Module 1: Set Up Git Repo
In this module you will set up a git repo for your code so it can be easily accessed over the Internet.
In this module you will set up a repository for your code so it can be easily accessed over the Internet. In this example we will be using GitHub, but there are other Git-compatible options you can use including AWS CodeCommit. In one of the following modules you will connect this hosted repo to our pipeline, so every time you push a new commit to it your build process is started.
What You Will Learn
- Fork a GitHub repository to create a new one
- Store code and metadata in GitHub
- Interact with a code repository using Git
Version Control A system for storing source code and tracking any changes to it. Changes are stored as versions, so a developer can easily compare versions or choose to revert to an older version.
Git An open-source version control tool for managing changes to source code.
Git Repository (Repo) All the files and directories that will be tracked by the version control system, including metadata. Each user will interact with a complete copy locally and push files to the hosted version to share changes.
Git Commit The method to add changes to a Git Repository.
Pushing to a Repository Copying any changes stored via a commit from a local repository to a hosted one.
Forking a Repository Creating a copy of an existing repository.
Fork the starter repo
This tutorial assumes you have an existing GitHub account and Git installed on your computer. If you don't have either of these two installed you can find step-by-step instructions here.
- In a new browser tab navigate to GitHub and make sure you are logged into your account.
- In that same tab, open the aws-elastic-beanstalk-express-js-sample repo.
- Click the white "Fork" button on the top right corner of the screen. Next, you'll see a small window asking you where you would like to fork the repo.
- Click on your account. After a few seconds, your browser will display a copy of the repo on your account.
Push a change to your new repo
- Click the green "Code" button near the top of the page.
- To clone the repository using HTTPS, confirm that the heading says "Clone with HTTPS." If not, click on the "Use HTTPS" link.
- Click the white button with a clipboard icon on it (to the right of the URL).

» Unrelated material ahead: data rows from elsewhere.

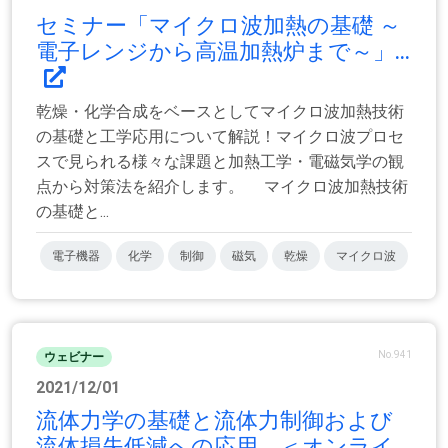
セミナー「マイクロ波加熱の基礎 ～
電子レンジから高温加熱炉まで～」...
乾燥・化学合成をベースとしてマイクロ波加熱技術
の基礎と工学応用について解説！マイクロ波プロセ
スで見られる様々な課題と加熱工学・電磁気学の観
点から対策法を紹介します。 マイクロ波加熱技術
の基礎と...
電子機器
化学
制御
磁気
乾燥
マイクロ波
No.941
ウェビナー
2021/12/01
流体力学の基礎と流体力制御および
流体損失低減への応用 ＜オンライ...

4. If you're on a Mac or Linux computer open your terminal, and if you're on Windows launch Git BASH.
5. In the app you just launched type the following command and paste the URL you just copied in Step 2 when you clicked the clipboard icon. Be sure to change "YOUR-USERNAME" to your GitHub username. You should see a message in your terminal that starts with "Cloning into." This command creates a new folder that has a copy of the files from the GitHub repo.
git clone https://github.com/YOUR-USERNAME/aws-elastic-beanstalk-express-js-sample
6. In the new folder there is a file named "app.js." Open "app.js" in your favorite code editor.
7. Change the message in line 5 to say something other than "Hello World!" and save the file.
8. Commit the change with the following commands:
git add app.js git commit -m "change message"
9. Push the local changes to the remote repo hosted on GitHub with the next command:
Test your changes
- In your browser window open GitHub.
- On the left navigation panel, under "Repositories" click on the one named aws-elastic-beanstalk-express-js-sample.
- Click on the "app.js" file. The contents of the file, including your change, should be displayed.
Here is what our architecture looks like right now:
We have created a code repository containing a simple Hello World! web app. We will be using this repository as the trigger for our continuous delivery pipeline so it is important it is set up properly and we can successfully push code to it.